Ter-se-ia ela enganado? Teria querido dizer que toda a gente, num momento ou noutro da sua vida, tinha, naturalmente, um desgosto de amor? Ou estaria a socorrer-se de um discurso reivindicativo, o povo pela voz dela a reclamar direitos iguais aos dos ricos, mesmo que esses ricos sejam os das novelas ou os dos romances de Margarida Rebelo Pinto? Umas mamas de silicone e um desgosto de amor podem ser anseios legítimos e equiparáveis da classe operária?

Depois voltam à questão mamária, com gargalhadinhas e apalpões (agora em directo), e o escriba, de educação antiga, tenta ainda com mais denodo (mas não com melhores resultados) concentrar-se na leitura.

domingo, 25 de agosto de 2013

Baile copular

A churrasqueira no Verão põe uma esplanada e música em colunas.
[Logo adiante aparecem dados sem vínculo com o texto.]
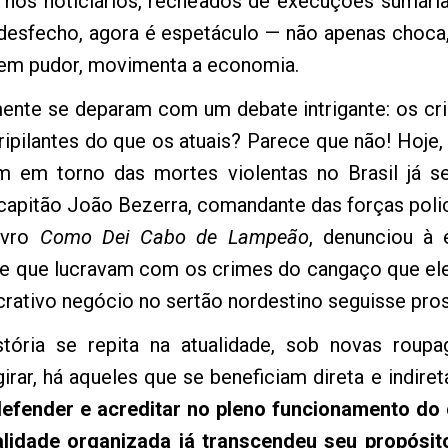
m nos noticiários, recheados de execuções sumária
 desfecho, agora é espetáculo — não apenas choca
sem pudor, movimenta a economia.
ente se deparam com um debate intrigante: os cr
ipilantes do que os atuais? Parece que não! Hoje,
tam em torno das mortes violentas no Brasil já
capitão João Bezerra, comandante das forças polic
ivro
Como Dei Cabo de Lampeão
, denunciou à
 que lucravam com os crimes do cangaço que ele 
ucrativo negócio no sertão nordestino seguisse pro
stória se repita na atualidade, sob novas ro
girar, há aqueles que se beneficiam direta e indi
efender e acreditar no pleno funcionamento do
nalidade organizada já transcendeu seu propósit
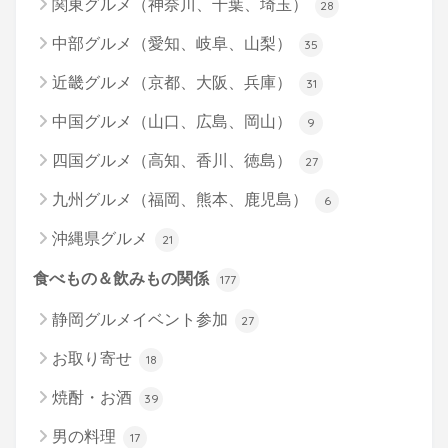
関東グルメ（神奈川、千葉、埼玉）
28
中部グルメ（愛知、岐阜、山梨）
35
近畿グルメ（京都、大阪、兵庫）
31
中国グルメ（山口、広島、岡山）
9
四国グルメ（高知、香川、徳島）
27
九州グルメ（福岡、熊本、鹿児島）
6
沖縄県グルメ
21
食べもの＆飲みもの関係
177
静岡グルメイベント参加
27
お取り寄せ
18
焼酎・お酒
39
男の料理
17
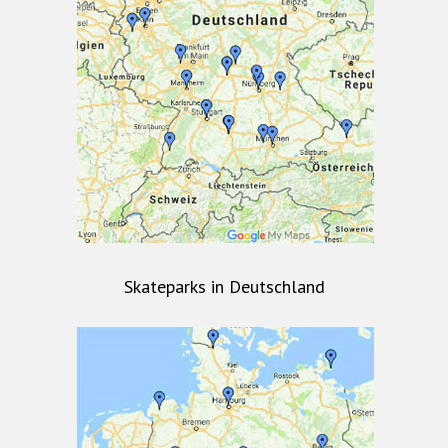
Skateparks in Deutschland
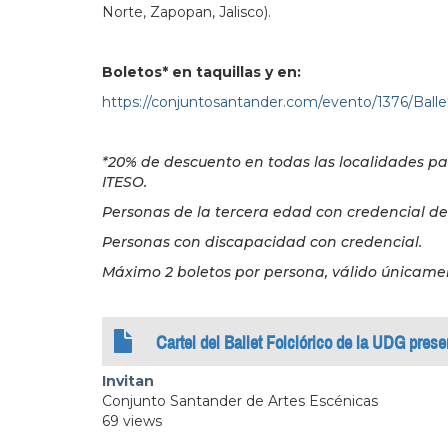
Norte, Zapopan, Jalisco).
Boletos* en taquillas y en:
https://conjuntosantander.com/evento/1376/Ball
*20% de descuento en todas las localidades pa
ITESO.
Personas de la tercera edad con credencial d
Personas con discapacidad con credencial.
Máximo 2 boletos por persona, válido únicamen
Cartel del Ballet Folclórico de la UDG pres
Invitan
Conjunto Santander de Artes Escénicas
69 views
A música que as colunas debitam é muito obviamente destinada a atrair ouvidos emigrantes, convidando-os a gastar parte das suas economias do ano nuns grelhados à maneira. No entanto, de forma menos óbvia, a música que se ouve não está acertada com o repertório pimba actual, há uma décalage, ou talvez uma nostalgia de quem foi emigrante no seu tempo. A estética dominante é a de Linda de Suza, o nacional cançonetismo da diáspora dos setenta, uma ou outra música tradicional. A emoção em vez do trocadilho e da alusão sexual obsessiva. E isso é quase comovente, quase desclassificamos como foleira a música que da esplanada abaixo da janela vem trazer ao nosso próprio jantar pequeno-burguês memórias de romarias e bailaricos, de quando disfarçávamos de subversão a afinal indisfarçável adesão ao ímpeto bailador, o de colar ao nosso um ritmado corpo feminino, na evocação ou antecâmara dos prazeres sensuais que é na realidade o baile*.

* E, no sentido desta exegese, o slow era a antecâmara do sexo tântrico.